Also don't have Netbeans on laptop and while Eclipse is handling the Netbeans project mostly fine, I can't do 'ant jar' because of stuff in the netbeans project file. Argghh! Hnd-hacked project.properties and now it works...

Now overtired and making mistakes - a situation made worse by broken git. I don't think I'm going through the whole sequence as I intend; also, something is scrambling glanceBack - and it's something I've broken recently, which makes it worse. Taking a break.

And, dammit! Although I've specified that line feed and carriage return are whitespace, the parser is still treating them as special. Oh, no, I beg it's pardon, it isn't. However, although I haven't specified 'period' as a word character, it is being treated as one. Bother.

Having said all that, the parse tree is looking very good. I'm extracting the rules well. It's applying them that's proving hard.

Right, StreamTokenizer was a poor choice. It seems to be legacy. But schlurping the whole text into a string and then using StringTokenizer or String.split() looks a bad choice too, since I don't know how long the string is.
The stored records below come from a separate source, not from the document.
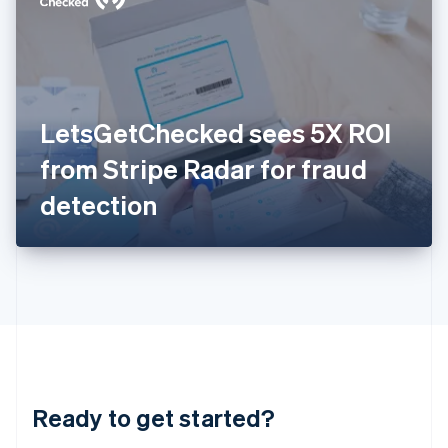
English
India
English
Ireland
English
Italy
LetsGetChecked sees 5X ROI
Italiano
English
Japan
from Stripe Radar for fraud
日本語
English
Latvia
detection
English
Liechtenstein
Deutsch
English
Lithuania
English
Luxembourg
Français
Deutsch
English
Mainland China
简体中文
English
Malaysia
Ready to get started?
English
简体中文
Malta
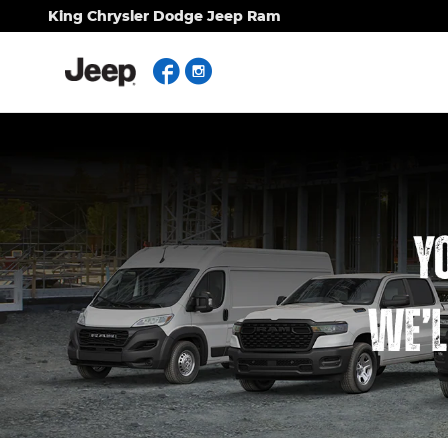
Work Ready
Skip to main content
King Chrysler Dodge Jeep Ram
Facebook
Instagram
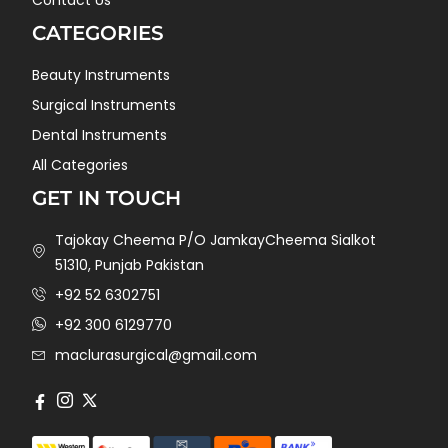
CATEGORIES
Beauty Instruments
Surgical Instruments
Dental Instruments
All Categories
GET IN TOUCH
Tajokay Cheema P/O JamkayCheema Sialkot
51310, Punjab Pakistan
+92 52 6302751
+92 300 6129770
maclurasurgical@gmail.com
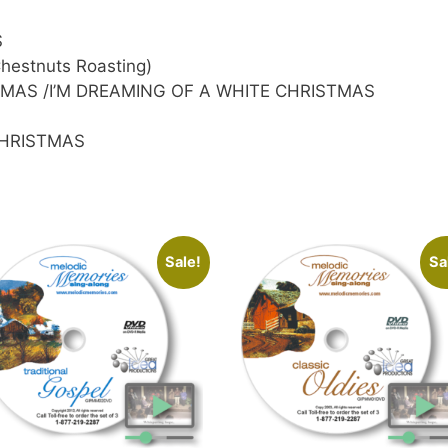
S
estnuts Roasting)
STMAS /I’M DREAMING OF A WHITE CHRISTMAS
CHRISTMAS
Sale!
Sa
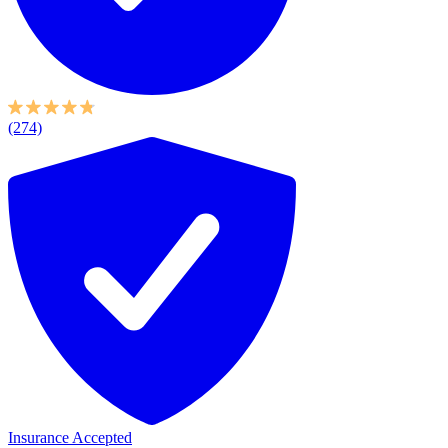
(274)
Insurance Accepted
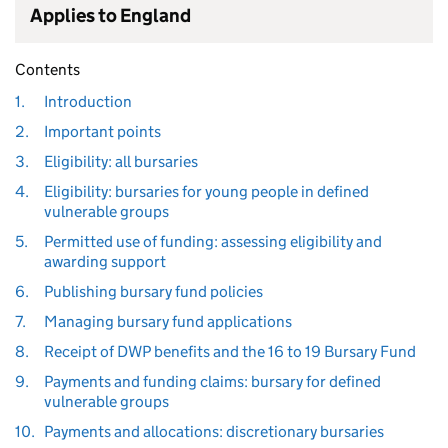
Applies to England
Contents
1.
Introduction
2.
Important points
3.
Eligibility: all bursaries
4.
Eligibility: bursaries for young people in defined
vulnerable groups
5.
Permitted use of funding: assessing eligibility and
awarding support
6.
Publishing bursary fund policies
7.
Managing bursary fund applications
8.
Receipt of DWP benefits and the 16 to 19 Bursary Fund
9.
Payments and funding claims: bursary for defined
vulnerable groups
10.
Payments and allocations: discretionary bursaries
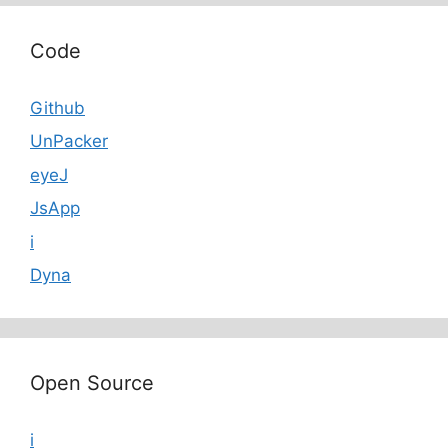
Code
Github
UnPacker
eyeJ
JsApp
i
Dyna
Open Source
i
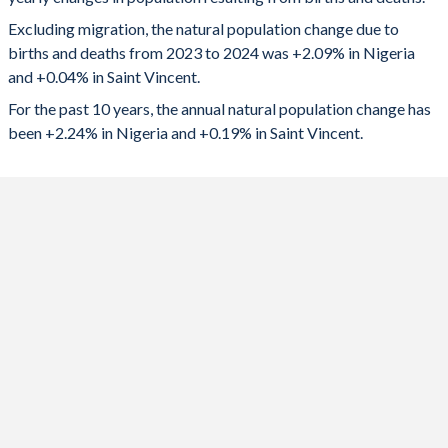
2024
4,851,833
42
1992
6.39
2.76
Excluding migration, the natural population change due to
2023
4,834,309
66
1991
6.43
2.75
births and deaths from 2023 to 2024 was +2.09% in Nigeria
and +0.04% in Saint Vincent.
2022
4,739,502
96
1990
6.46
2.73
For the past 10 years, the annual natural population change has
2021
4,641,562
-9
1989
6.49
2.73
been +2.24% in Nigeria and +0.19% in Saint Vincent.
2020
4,525,164
-10
1988
6.5
2.75
2019
4,609,941
206
1987
6.5
2.82
2018
4,659,898
271
1986
6.56
2.92
2017
4,706,183
340
1985
6.62
3.08
2016
4,761,594
443
1984
6.7
3.28
2015
4,823,045
542
1983
6.78
3.56
2014
4,862,319
580
1982
6.8
3.74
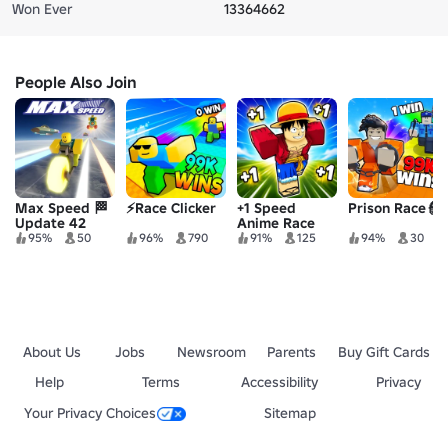
Won Ever
13364662
People Also Join
Max Speed 🏁
⚡Race Clicker
+1 Speed
Prison Race👮
Update 42
Anime Race
95%
50
96%
790
91%
125
94%
30
About Us
Jobs
Newsroom
Parents
Buy Gift Cards
Help
Terms
Accessibility
Privacy
Your Privacy Choices
Sitemap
H'mmmm... This is a problem I kind of don't need, since it's not key to the project, and the .endsWith(PERIOD) hack works around it. Concentate on output.

New Git repository, and this time pushed out to Goldsmith, so that local power problems shouldn't affect it...

Decluttered the TextGenerator class by moving the whole read stage into two new classes, Generator and Tokeniser. More declutter needed.

Right, fully decluttered, All bugs(!) are in new class Composer. I have a little Liszt...

Parsing word tuples for n > 2 working sweetly. That is not the problem!

Major refactoring and cleanup of the compose stage...

ye! Utuvienyes